Work request
Out of the lines below, please list those that hold the string "detects".
--- Supplied information ---
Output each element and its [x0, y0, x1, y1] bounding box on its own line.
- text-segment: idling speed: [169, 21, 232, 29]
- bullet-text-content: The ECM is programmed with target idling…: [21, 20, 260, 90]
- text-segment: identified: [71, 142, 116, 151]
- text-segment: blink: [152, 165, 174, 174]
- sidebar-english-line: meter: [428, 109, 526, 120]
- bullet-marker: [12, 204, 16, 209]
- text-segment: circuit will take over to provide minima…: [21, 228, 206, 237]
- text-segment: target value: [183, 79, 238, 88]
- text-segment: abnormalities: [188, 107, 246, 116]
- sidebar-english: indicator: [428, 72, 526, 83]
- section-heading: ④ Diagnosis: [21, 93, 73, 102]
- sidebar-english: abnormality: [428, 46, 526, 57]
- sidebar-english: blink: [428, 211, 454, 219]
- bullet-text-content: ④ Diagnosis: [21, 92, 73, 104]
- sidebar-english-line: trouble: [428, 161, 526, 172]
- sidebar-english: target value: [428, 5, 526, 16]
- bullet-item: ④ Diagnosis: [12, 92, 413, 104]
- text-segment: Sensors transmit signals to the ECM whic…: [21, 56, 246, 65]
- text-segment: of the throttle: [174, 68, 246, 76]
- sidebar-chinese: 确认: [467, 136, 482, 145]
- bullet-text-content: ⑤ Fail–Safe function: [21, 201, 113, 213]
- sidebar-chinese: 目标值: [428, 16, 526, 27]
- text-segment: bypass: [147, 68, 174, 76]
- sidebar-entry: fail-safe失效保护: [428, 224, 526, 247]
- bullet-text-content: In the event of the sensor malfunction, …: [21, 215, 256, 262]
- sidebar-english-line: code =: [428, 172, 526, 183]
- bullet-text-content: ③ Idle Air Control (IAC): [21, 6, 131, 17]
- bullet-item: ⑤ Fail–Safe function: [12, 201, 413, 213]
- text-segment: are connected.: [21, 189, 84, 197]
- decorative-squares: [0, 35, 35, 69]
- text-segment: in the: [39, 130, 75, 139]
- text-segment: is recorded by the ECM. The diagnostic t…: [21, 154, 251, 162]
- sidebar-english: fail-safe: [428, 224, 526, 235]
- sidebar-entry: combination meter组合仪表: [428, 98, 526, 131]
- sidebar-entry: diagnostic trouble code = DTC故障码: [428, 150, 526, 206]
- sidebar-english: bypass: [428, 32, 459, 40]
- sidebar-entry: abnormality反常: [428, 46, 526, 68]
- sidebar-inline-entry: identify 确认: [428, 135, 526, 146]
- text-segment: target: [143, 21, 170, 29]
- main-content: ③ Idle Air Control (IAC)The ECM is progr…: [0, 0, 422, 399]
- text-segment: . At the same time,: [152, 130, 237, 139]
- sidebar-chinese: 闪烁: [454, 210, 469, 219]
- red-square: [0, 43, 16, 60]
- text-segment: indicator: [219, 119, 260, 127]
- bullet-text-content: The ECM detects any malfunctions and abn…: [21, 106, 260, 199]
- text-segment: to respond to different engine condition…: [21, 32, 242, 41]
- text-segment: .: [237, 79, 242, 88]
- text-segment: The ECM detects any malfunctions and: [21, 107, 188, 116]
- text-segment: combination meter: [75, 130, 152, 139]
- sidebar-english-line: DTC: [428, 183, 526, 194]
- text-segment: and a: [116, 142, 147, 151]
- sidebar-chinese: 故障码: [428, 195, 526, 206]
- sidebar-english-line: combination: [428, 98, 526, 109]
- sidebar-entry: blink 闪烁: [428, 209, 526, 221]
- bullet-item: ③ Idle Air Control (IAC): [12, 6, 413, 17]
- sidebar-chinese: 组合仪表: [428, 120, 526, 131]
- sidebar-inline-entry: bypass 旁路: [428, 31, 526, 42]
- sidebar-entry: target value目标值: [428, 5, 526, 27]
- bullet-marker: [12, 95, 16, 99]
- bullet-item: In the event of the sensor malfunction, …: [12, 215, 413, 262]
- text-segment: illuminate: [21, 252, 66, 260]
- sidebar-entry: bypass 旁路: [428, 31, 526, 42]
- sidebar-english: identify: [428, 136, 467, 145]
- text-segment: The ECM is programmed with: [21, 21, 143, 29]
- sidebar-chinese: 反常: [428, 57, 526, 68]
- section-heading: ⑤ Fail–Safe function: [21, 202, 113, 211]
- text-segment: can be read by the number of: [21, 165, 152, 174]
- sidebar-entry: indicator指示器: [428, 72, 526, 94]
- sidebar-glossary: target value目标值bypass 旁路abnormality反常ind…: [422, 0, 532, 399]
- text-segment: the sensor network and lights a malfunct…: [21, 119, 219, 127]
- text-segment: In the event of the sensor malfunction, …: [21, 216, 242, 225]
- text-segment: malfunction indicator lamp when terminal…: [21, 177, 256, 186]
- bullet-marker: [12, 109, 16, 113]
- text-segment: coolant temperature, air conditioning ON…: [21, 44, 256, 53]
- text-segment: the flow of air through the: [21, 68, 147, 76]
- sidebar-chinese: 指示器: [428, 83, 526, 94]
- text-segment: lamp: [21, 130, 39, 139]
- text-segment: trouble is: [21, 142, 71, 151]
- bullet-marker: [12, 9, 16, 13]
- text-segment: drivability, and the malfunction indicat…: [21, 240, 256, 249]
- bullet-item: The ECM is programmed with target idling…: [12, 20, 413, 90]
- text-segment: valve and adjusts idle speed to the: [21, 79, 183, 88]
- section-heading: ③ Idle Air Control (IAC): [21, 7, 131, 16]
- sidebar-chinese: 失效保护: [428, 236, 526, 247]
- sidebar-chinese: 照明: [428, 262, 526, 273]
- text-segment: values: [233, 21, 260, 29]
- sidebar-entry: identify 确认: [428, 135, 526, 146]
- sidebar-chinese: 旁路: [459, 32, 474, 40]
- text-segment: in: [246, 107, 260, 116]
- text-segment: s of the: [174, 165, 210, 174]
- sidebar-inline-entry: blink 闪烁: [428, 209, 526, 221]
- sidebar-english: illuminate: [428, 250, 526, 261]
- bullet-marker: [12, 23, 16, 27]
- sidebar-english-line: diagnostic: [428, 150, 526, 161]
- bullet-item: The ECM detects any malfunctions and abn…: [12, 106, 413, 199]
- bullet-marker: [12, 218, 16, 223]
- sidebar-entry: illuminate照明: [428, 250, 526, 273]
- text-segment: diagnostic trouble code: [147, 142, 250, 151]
---
Task response
- bullet-text-content: The ECM detects any malfunctions and abn…: [21, 106, 260, 199]
- text-segment: The ECM detects any malfunctions and: [21, 107, 188, 116]
- bullet-item: The ECM detects any malfunctions and abn…: [12, 106, 413, 199]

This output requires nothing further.